» What you need to do
Count every line below that holds "президента". Number only.

» Input data
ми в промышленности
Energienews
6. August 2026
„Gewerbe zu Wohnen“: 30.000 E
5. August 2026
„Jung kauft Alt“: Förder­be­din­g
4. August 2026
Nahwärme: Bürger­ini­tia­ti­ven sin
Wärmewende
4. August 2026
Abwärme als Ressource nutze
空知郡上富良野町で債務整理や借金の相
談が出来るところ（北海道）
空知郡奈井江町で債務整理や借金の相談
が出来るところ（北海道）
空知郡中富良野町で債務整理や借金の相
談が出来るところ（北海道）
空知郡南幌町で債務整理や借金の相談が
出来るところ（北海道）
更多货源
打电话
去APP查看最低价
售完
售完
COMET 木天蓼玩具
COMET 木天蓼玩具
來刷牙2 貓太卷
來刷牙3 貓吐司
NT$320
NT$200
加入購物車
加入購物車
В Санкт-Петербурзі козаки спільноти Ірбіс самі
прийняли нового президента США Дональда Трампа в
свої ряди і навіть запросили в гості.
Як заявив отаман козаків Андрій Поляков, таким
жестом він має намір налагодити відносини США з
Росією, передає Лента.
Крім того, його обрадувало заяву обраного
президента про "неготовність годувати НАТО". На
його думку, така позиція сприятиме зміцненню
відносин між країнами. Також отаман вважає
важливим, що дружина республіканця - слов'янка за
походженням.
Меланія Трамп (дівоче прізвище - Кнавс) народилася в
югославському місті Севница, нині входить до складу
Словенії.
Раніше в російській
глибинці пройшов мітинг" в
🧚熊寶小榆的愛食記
---
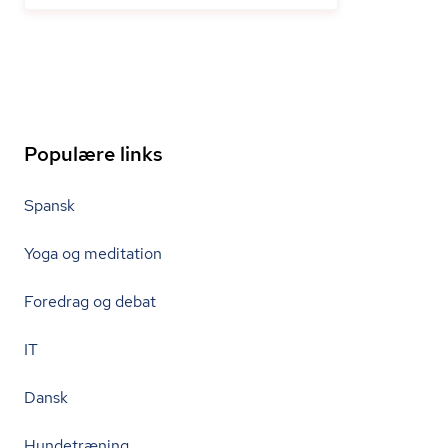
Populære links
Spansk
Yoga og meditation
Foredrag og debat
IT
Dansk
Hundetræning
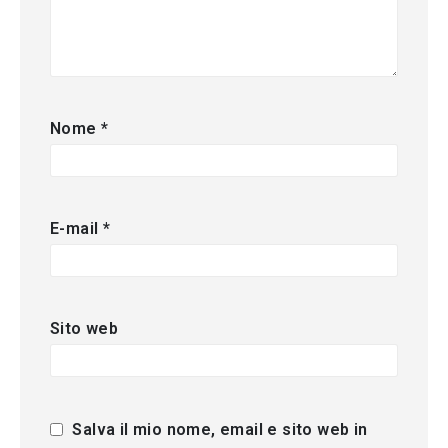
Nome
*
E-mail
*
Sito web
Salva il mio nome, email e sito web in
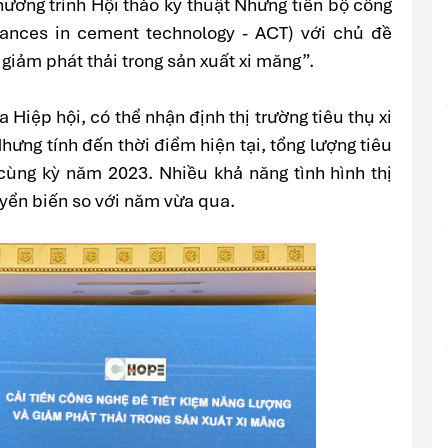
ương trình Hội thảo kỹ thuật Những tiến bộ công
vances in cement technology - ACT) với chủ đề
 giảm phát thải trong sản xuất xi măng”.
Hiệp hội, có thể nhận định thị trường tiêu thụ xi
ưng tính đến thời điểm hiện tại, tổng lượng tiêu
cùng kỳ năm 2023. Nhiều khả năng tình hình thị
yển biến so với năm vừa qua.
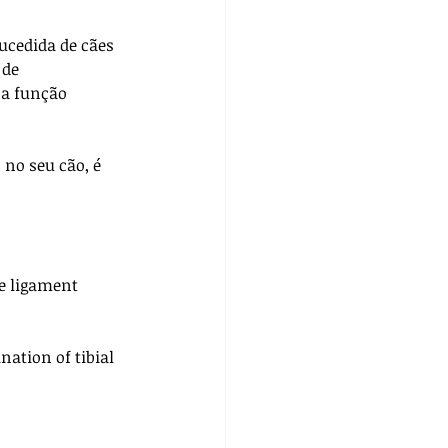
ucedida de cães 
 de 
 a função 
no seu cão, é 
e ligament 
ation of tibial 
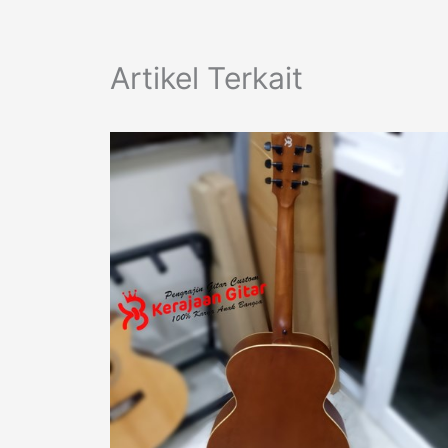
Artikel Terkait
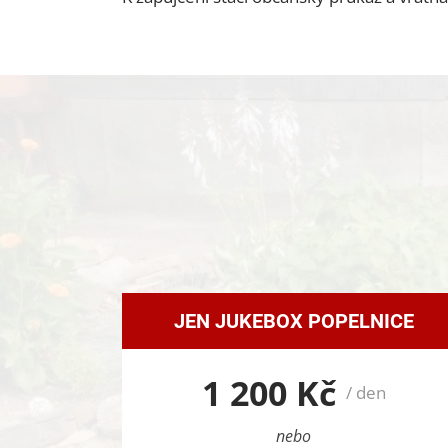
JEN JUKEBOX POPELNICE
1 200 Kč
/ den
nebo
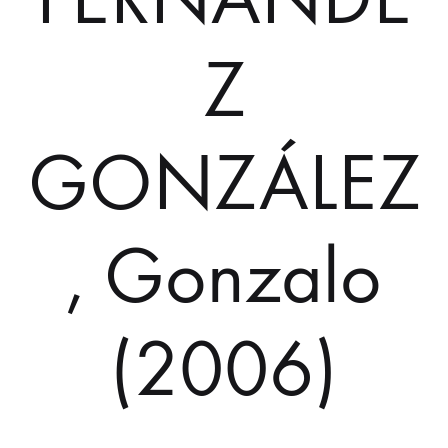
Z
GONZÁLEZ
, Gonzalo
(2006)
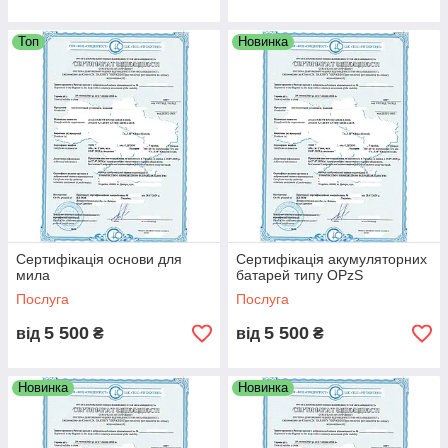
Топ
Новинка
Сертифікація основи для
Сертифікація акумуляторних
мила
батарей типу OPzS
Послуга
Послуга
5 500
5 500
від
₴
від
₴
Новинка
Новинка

» Exercise result
2